Beyond that, Boutin is not the sole architect of the computer program he's working on. In fact, he's not even the primary architect. He's just part of the design for one small part of the BrainPal, the consciousness transfer aspect of it. Asking us to believe that Boutin was able to put in an exploitable backdoor when working within a group and not even the lead in the group is asking us to believe something that is totally implausible, and it's easier to accept things that are plausibly impossible than implausibly possible. Basically, Scalzi is asking us to believe that everyone Boutin was working with was incompetent, in which case, the BrainPal wouldn't work, anyway. [This is on par with expecting us to believe that John Perry is the only one to understand the truth about the Consu in Old Man's War. It's just not plausible.] Scalzi does, at the end of the book, acknowledge (through the characters) that a backdoor like that shouldn't have existed, but it doesn't make it less of a contrived scenario to create tension at the end of the book. Basically, he had created a "Superman scenario" and used the backdoor as his Kryptonite.
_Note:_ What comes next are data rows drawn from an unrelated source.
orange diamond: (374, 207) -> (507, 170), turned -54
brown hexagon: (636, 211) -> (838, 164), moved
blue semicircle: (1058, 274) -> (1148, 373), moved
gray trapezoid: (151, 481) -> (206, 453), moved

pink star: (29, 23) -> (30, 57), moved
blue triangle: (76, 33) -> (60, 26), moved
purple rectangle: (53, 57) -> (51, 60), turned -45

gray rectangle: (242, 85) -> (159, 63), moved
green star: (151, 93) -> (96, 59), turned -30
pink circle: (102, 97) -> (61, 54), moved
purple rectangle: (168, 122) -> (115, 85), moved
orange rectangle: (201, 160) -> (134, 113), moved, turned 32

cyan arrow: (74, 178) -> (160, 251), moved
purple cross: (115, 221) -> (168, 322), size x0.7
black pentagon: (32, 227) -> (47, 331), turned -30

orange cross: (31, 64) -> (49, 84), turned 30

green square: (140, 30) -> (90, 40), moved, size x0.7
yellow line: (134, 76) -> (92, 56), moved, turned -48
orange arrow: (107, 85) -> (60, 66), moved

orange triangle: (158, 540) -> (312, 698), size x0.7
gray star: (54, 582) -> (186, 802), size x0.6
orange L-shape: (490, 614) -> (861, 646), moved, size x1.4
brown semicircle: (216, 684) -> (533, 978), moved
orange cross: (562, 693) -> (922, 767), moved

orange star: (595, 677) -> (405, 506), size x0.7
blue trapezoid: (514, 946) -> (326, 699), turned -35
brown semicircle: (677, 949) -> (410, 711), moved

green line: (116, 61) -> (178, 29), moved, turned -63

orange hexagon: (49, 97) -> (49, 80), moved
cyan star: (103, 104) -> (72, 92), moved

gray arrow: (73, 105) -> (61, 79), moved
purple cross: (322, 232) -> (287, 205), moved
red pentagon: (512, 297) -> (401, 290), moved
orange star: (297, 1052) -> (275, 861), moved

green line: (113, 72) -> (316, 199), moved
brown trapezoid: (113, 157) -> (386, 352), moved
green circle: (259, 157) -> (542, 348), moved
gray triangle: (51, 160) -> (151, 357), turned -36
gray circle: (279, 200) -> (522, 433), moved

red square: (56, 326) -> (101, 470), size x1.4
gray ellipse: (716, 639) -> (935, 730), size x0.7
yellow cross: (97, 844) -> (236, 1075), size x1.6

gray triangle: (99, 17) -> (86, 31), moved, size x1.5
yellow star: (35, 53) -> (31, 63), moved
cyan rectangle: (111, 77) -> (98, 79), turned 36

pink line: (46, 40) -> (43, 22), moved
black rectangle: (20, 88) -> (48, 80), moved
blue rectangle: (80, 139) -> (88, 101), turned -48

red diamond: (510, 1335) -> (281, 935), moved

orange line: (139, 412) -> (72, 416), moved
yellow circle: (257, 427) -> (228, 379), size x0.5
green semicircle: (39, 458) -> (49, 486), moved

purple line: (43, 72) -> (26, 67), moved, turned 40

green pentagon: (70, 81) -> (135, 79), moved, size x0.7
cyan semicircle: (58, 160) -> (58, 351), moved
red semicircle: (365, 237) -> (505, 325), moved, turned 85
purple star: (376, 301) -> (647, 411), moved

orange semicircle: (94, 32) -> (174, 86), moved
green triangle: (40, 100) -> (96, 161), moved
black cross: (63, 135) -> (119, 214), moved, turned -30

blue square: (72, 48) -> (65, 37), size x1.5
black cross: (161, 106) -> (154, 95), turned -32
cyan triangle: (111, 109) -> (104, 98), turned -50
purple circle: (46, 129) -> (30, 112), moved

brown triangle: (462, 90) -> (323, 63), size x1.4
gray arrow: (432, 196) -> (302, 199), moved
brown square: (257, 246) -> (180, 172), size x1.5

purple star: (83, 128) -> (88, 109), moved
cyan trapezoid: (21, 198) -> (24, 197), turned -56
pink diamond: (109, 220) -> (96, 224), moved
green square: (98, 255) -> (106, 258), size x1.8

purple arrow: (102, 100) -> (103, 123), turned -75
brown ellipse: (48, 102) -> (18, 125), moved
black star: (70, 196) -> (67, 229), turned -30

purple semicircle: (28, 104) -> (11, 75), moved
So the book fell off of a cliff for me and plummeted to the rocks below. There's nothing that will ruin a book more than bad ending.
Sure, it might just be me, but anyone who knows anything about computers and how people work together and will probably find the contrived backdoor fairly laughable.
And I'm not even going to talk about how ridiculous the motivations of Boutin were. I thought as I was reading through the book and the obvious motivations were given that it must be a trick because it was so cliche. I figured Scalzi had something more interesting, more clever, up his sleeve but, no, it was all straightforward cliche and based on things that went against how given characters and races should have acted. It even had the super villain monologue at the end. To say that I was disappointed doesn't come close to how I felt at the end of the book.
Still, I will probably read the next one, though I'm not sure if I know why. I do want to find out what Scalzi has going on with the Consu, which is barely touched on in this book, so, yeah, I will probably read at least one more to get more of the meta-story. I just hope it's better than this one, though.